NGS coverage outside of coding regions is essential for detection of known pathogenic SVs. For example, 3’UTR deletions of EPCAM were reported to confer Lynch syndrome and are therefore included in routine Lynch syndrome diagnostics.35 A ~40-kb duplication located upstream of GREM1 increases ectopic GREM1 expression and predisposes to hereditary mixed polyposis syndrome (HMPS).36 Given this information, we extended our NGS coverage into the 5’UTR of GREM1, 3’UTR of EPCAM, as well as 5’UTR and intron of MSH2. As a result, with the combination of expanded NGS coverage and analysis, we detected 3 duplications in GREM1 5’UTR, 13 deletions in EPCAM 3’UTR, and 7 inversions of MSH2 5’UTR-CDS7. Concurrent 3’UTR and partial gene deletions of EPCAM and MSH2, respectively, were found in two distinct samples, which confounded interpretation of SV effects. EPCAM and MSH2 deletions may be associated with increased risk of colorectal, duodenal, and pancreatic cancers, and decreased risk of endometrial cancer. Individuals with a deletion expanding closer to the MSH2 gene may have higher risk of developing endometrial cancer. The NGS-based approach reported in this study allows for a more accurate characterization of the extent of SVs, which in turn can be used to better understand genotype–phenotype associations.37 Moreover, the SVs reported here can serve as a valuable reference for other researchers and clinicians.

aCGH alone may be insufficient for SV detection

Many studies have been performed to improve the quality of detection for SNVs and indels, but the accuracy of SV detection has not been fully evaluated due to the limited number of known SVs. NGS is a high-throughput method that analyzes many genes and all types of variants simultaneously at a reduced cost.

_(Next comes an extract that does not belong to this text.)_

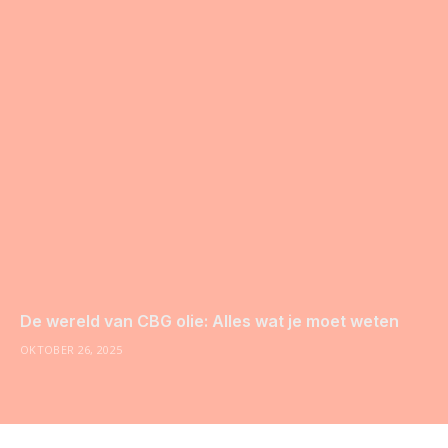
De wereld van CBG olie: Alles wat je moet weten
OKTOBER 26, 2025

With its high resolution, NGS can detect precise breakpoints of SVs in some cases. In this study, we showed that aCGH is potentially confounded by the presence of genomic duplications in target regions, such as pseudogenes, and may also miss single-exon deletion/duplications. Therefore, additional confirmation methods are recommended when only aCGH is used to detect SVs in highly homologous regions. Our NGS assay is less affected by pseudogenes because we use 150 bp paired-end reads to sequence 150–500 bp genomic regions. However, the accuracy of the NGS method is reduced when shorter reads are used or genes with high sequence similarity to their pseudogene region are studied.

Limitations of NGS method for SV detection

We acknowledge the limitations of NGS. SV detection using NGS tends to be affected by coverage variation, which is introduced at experimental steps such as fragmentation, hybridization, PCR amplification, and sequencing. We found that 581 SVs identified by NGS were false positives, and 70% of them were single-exon deletions/duplications. False positive SVs spanning multiple exons were markedly reduced, because coverage variation was generated randomly and thus was unlikely to change the coverage of multiple consecutive exons in the same direction. In addition, large genes tend to have more false positive SVs than small genes in our data cohort, because there are more regions in larger genes possibly affected by coverage fluctuation. To ensure correct and accurate results for clinical reporting, secondary confirmation methods are required to follow up all SVs detected by NGS. Traditional methods such as aCGH, MLPA, and PCR are recommended for such confirmation.